Laura Boeira highlights how Fiocruz Brasilia and Instituto Veredas helped the National Justice Council (CNJ) address the stigma former prisoners and their families face as they attempt to reintegrate into society. She also describes how funding from the Partnership for Evidence and Equity in Responsive Social Systems (PEERSS) catalyzed the team’s efforts.
“National guidelines built from scratch based on our evidence synthesis to inform the work of professionals helping former prisoners and their families reintegrate.”
PEERSS Brazil team member
In Brazil, Partnership for Evidence and Equity in Responsive Social Systems (PEERSS) team members at Instituto Veredas and Fiocruz Brasília supported the National Justice Council (CNJ) in formulating guidelines to address the stigma former prisoners and their families face as they attempt to reintegrate into society.
Through a mapping of the evidence ecosystem in Brazil, conducted in late 2018, the PEERSS team in Brazil identified the CNJ and its “Fazendo Justiça” (“Doing Justice”) program as key partners to improve the use of evidence-informed decision making. The National judiciary branch is active in helping advance the criminal justice system, gathering data, and developing strategies to address gaps. Instituto Veredas and Fiocruz Brasília identified a window of opportunity to work together with the CNJ team and applied for an Opportunity Fund from PEERSS (a funding mechanism designed to support partners in responding to policy windows). A team of public servants from the National School of Public Administration who had participated in a course about evidence-informed policy-making and evidence synthesis taught by the Veredas team in 2019 also joined the two PEERSS organizations in supporting the CNJ.
Between June 2019 and August 2020, the PEERSS team in Brazil engaged with criminal justice stakeholders, prioritized problems, and prepared an evidence synthesis of strategies to cope with social stigma that have been used to inform and launch new guidelines for a national network of Social Offices across the country. The Social Offices aim to assist former prisoners and their family members in reintegrating socially into society, with professionals helping to identify their needs and mobilizing appropriate stakeholders and social services. Staff members in the Social Offices will be required to take an online training course informed by the PEERSS team’s evidence brief on stigma, as a part of their formal training. So far, about 22 Social Offices have been set up across the country, and are training their staff with guidance from the evidence synthesis, and starting to welcome former prisoners.

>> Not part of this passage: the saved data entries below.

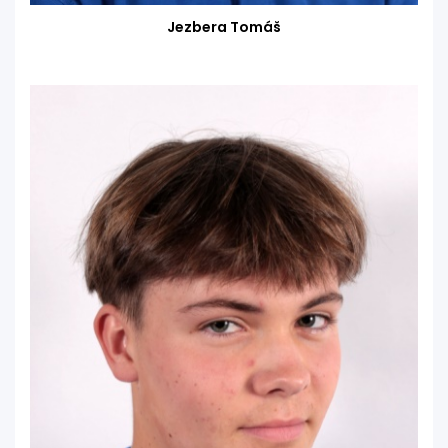
Jezbera Tomáš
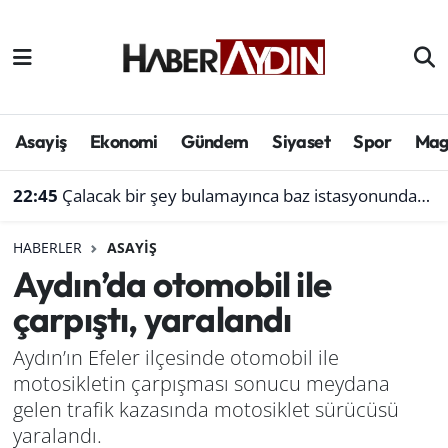
Afyonkarahisar
Aydın Hava Durumu
Bilim ve teknoloji
Aydın Trafik Yoğunluk Haritası
Asayiş
Ekonomi
Gündem
Siyaset
Spor
Mag
Çevre
Süper Lig Puan Durumu ve Fikstür
22:45
Çalacak bir şey bulamayınca baz istasyonundan akü çaldı
Denizli
Tüm Manşetler
HABERLER
ASAYIŞ
Aydın’da otomobil ile
Genel
Son Dakika Haberleri
çarpıştı, yaralandı
Haber
Haber Arşivi
Aydın’ın Efeler ilçesinde otomobil ile
motosikletin çarpışması sonucu meydana
Izmir
gelen trafik kazasında motosiklet sürücüsü
Kütahya
yaralandı.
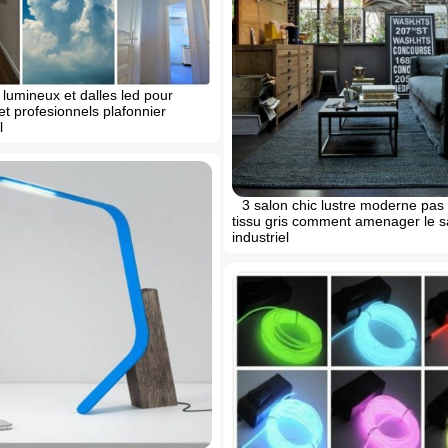
lumineux et dalles led pour
 et profesionnels plafonnier
l
3 salon chic lustre moderne pas
tissu gris comment amenager le s
industriel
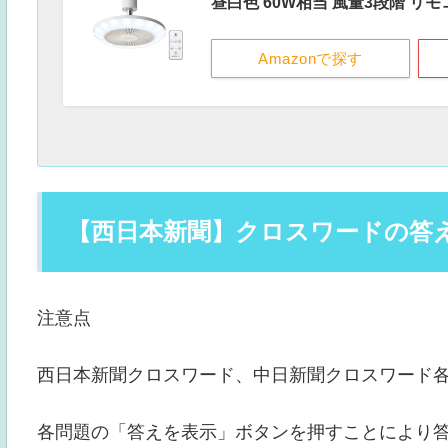
昼白色 60W相当 風量3段階 リ
Amazonで探す
【西日本新聞】クロスワードの答え（
注意点
西日本新聞クロスワード、中日新聞クロスワード
各問題の「答えを表示」ボタンを押すことにより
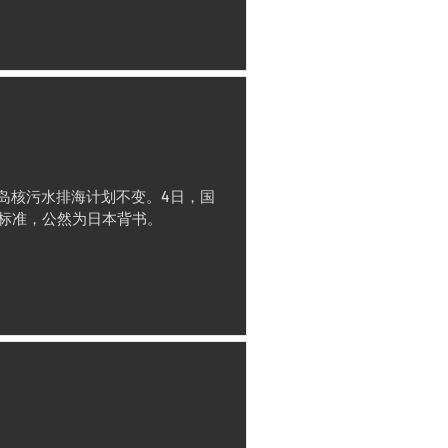
岛核污水排海计划不变。4日，国
合标准，公然为日本背书。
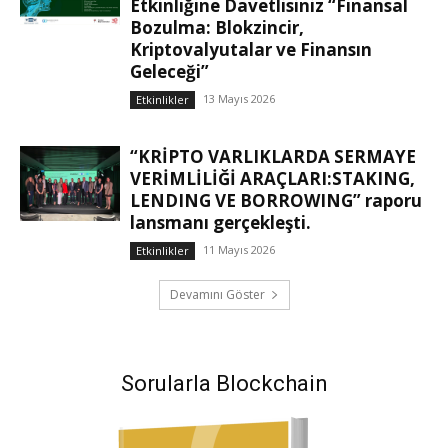
Etkinliğine Davetlisiniz “Finansal
Bozulma: Blokzincir,
Kriptovalyutalar ve Finansın
Geleceği”
13 Mayıs 2026
Etkinlikler
“KRİPTO VARLIKLARDA SERMAYE
VERİMLİLİĞİ ARAÇLARI:STAKING,
LENDING VE BORROWING” raporu
lansmanı gerçekleşti.
11 Mayıs 2026
Etkinlikler
Devamını Göster
Sorularla Blockchain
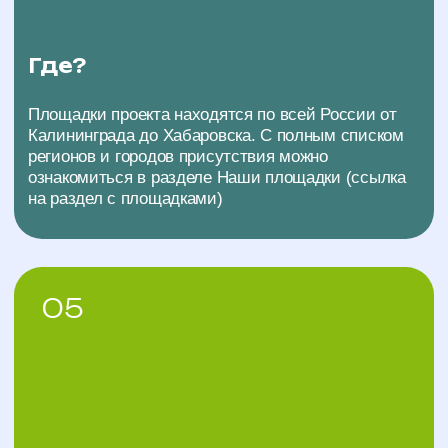
ПОЧЕМУ ТЕННИС
НА КОЛЯСКАХ?
01
Объединили спорт и
реабилитацию
Благодаря процессу игры развивается мелкая
моторика рук, скорость реакции, выносливость и
логическое мышление
02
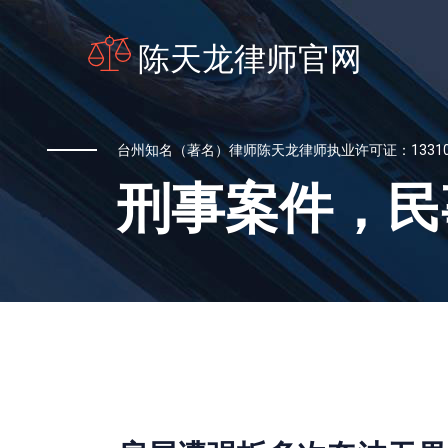
陈天龙律师官网
台州知名（著名）律师陈天龙律师执业许可证：13310201
刑事案件，民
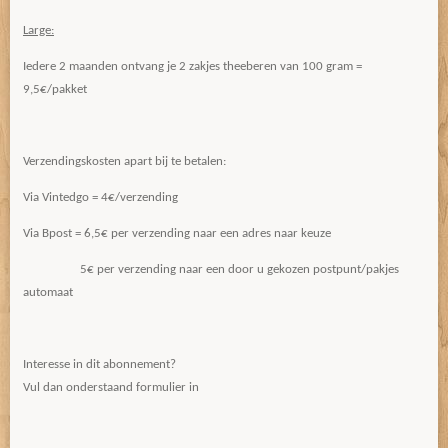
Large:
Iedere 2 maanden ontvang je 2 zakjes theeberen van 100 gram =
9,5€/pakket
Verzendingskosten apart bij te betalen:
Via Vintedgo = 4€/verzending
Via Bpost = 6,5€ per verzending naar een adres naar keuze
5€ per verzending naar een door u gekozen postpunt/pakjes
automaat
Interesse in dit abonnement?
Vul dan onderstaand formulier in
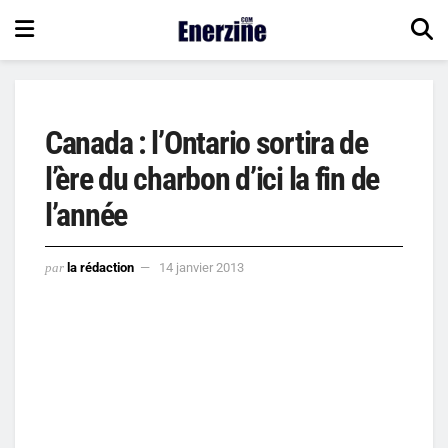
Canada : l’Ontario sortira de
l’ère du charbon d’ici la fin de
l’année
par
la rédaction
14 janvier 2013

PEERSS funding allowed the Brazil team to respond to the Council’s needs in a timely manner, bypassing bureaucratic procurement barriers. It also enabled the team to demonstrate the value of using evidence to inform policy and practice decisions and the importance of stakeholder engagement. Once the Council understood the value of the team’s knowledge translation services, it decided to fund the adaptation of the evidence synthesis into an online course. PEERSS funding has been catalytic in opening doors to expand the evidence work with the Judiciary branch in Brazil.
I, Laura Boeira, from Instituto Veredas and PEERSS Brazil, am now developing a manual and the online training course modules and recently taught a Training the Trainers session that provided Social Office mentors with strategies for addressing stigma against former prisoners and their families. The PEERSS Brazil team continues to engage with the CNJ, which has a mandate until September 2022, on evidence needs for new criminal justice reform strategies currently in development.
Laura Boeira is the Executive Director of Instituto Veredas, a Brazilian NGO dedicated to translating knowledge into public policies. She is the lead for the PEERSS team at Instituto Veredas.